_Task brief:_
Below are the entries; tally the lines holding the string "volumes" and give only that figure.

-*-*-

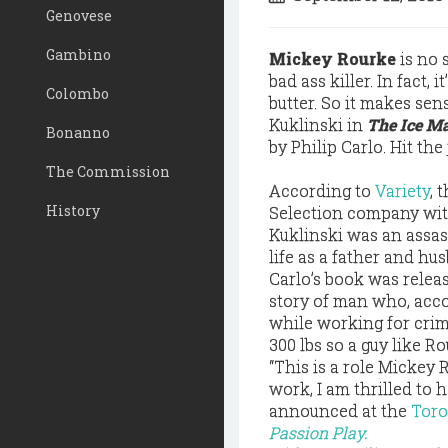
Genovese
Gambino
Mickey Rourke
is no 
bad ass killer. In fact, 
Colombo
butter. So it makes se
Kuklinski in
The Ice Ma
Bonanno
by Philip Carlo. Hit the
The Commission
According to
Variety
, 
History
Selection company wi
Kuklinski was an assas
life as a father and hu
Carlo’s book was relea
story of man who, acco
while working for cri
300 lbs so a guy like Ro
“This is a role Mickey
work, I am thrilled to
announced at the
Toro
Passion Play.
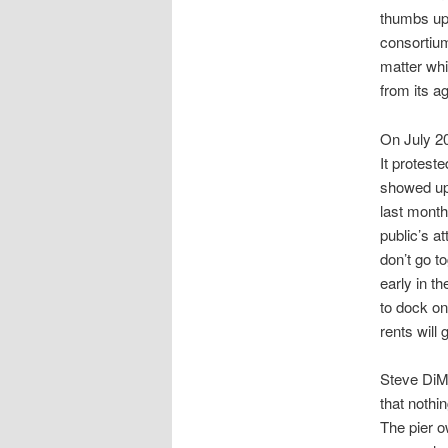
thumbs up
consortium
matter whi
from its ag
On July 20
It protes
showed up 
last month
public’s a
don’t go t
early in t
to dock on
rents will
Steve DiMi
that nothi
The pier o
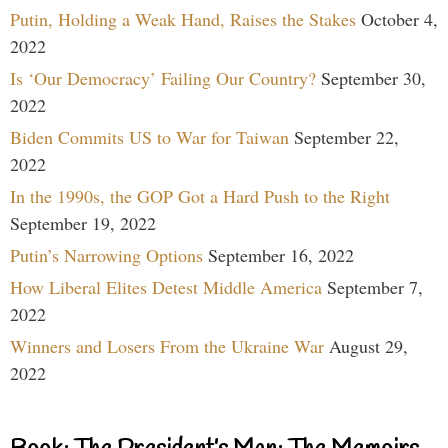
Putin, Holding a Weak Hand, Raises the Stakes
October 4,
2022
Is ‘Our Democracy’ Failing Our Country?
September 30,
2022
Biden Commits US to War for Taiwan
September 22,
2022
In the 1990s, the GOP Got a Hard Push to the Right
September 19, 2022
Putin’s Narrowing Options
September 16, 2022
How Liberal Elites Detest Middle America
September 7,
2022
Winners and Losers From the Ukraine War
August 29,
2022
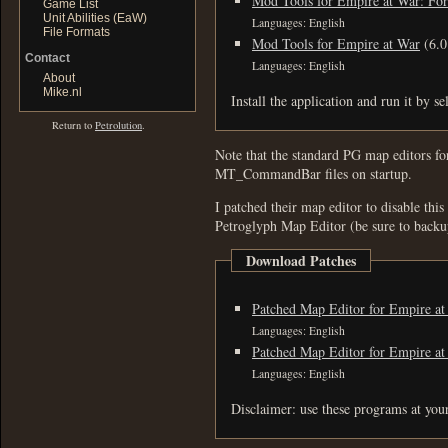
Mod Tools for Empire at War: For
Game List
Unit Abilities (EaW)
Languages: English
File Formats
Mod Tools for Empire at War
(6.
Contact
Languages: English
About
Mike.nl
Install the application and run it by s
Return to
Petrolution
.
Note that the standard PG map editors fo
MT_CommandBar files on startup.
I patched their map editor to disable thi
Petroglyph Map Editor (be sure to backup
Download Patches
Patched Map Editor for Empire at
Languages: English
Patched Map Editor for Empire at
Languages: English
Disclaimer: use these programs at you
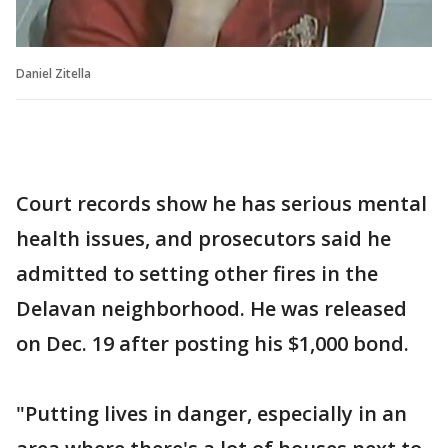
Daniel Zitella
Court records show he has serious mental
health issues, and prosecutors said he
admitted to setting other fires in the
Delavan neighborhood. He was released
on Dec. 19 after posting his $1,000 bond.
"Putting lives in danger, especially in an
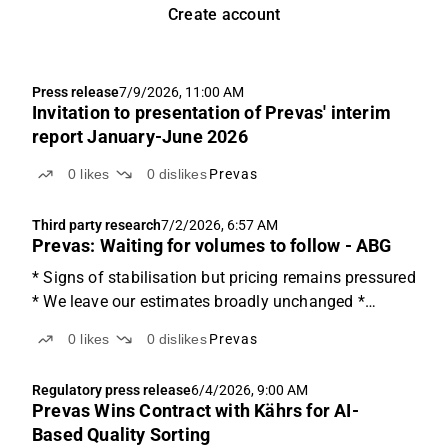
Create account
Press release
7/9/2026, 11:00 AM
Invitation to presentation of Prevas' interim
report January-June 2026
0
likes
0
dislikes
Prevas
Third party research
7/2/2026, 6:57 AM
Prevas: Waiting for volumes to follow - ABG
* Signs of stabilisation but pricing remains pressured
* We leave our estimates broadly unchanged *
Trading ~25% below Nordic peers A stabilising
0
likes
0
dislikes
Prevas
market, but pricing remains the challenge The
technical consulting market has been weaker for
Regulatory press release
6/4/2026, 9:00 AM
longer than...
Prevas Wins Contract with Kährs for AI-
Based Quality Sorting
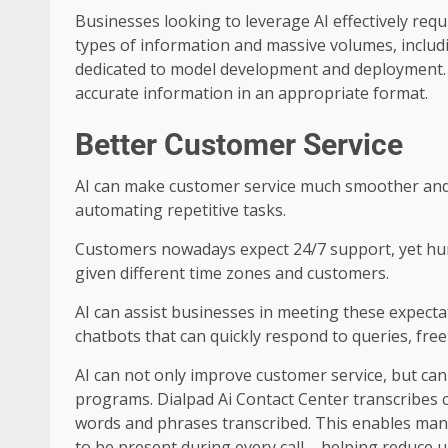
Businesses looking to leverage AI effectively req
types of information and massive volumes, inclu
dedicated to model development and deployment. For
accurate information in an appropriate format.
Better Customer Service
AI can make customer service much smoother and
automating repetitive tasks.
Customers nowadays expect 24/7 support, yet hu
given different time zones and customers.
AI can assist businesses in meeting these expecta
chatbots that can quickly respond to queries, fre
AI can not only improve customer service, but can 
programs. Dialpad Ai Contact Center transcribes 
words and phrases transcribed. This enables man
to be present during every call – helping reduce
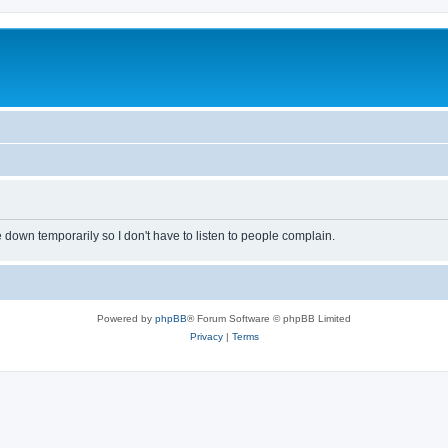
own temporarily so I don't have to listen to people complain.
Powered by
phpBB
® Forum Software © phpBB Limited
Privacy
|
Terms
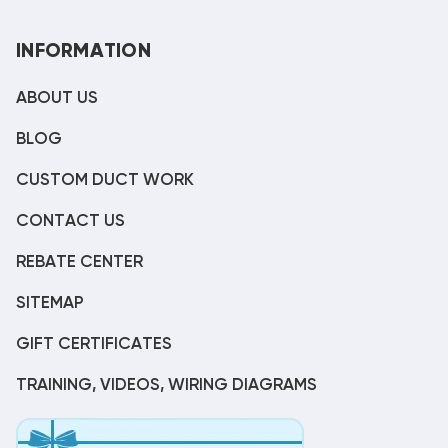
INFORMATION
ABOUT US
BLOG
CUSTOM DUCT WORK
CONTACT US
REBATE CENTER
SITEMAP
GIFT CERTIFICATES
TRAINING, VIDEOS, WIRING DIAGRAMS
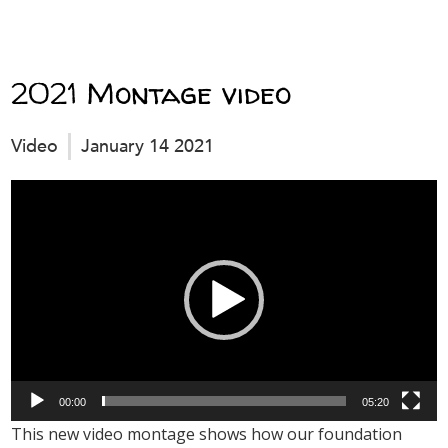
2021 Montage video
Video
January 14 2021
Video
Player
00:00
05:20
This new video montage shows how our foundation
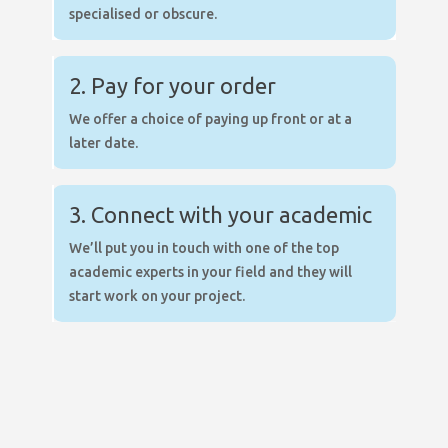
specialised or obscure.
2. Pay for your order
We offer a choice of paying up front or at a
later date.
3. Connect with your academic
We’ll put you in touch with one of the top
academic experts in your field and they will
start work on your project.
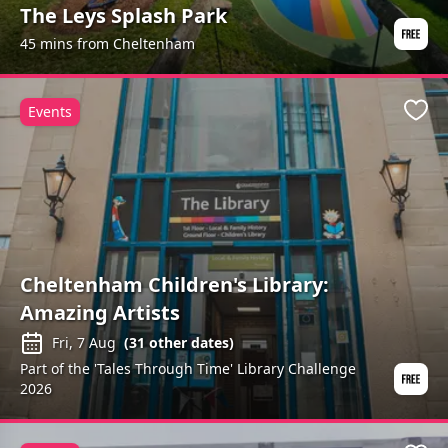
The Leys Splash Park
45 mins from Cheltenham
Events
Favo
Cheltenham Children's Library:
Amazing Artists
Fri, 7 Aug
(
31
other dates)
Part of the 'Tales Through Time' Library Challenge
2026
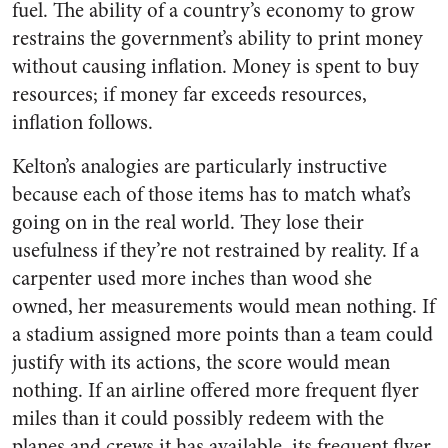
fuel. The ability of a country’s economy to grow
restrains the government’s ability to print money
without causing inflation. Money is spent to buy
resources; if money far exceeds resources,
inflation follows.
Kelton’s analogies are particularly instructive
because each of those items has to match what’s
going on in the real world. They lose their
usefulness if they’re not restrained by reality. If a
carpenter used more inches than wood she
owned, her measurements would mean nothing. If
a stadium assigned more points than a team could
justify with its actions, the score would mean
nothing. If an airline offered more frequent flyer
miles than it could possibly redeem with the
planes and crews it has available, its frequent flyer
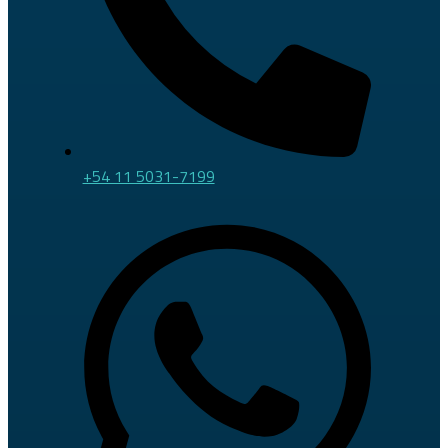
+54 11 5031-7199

-*-*-

_Reply:_
2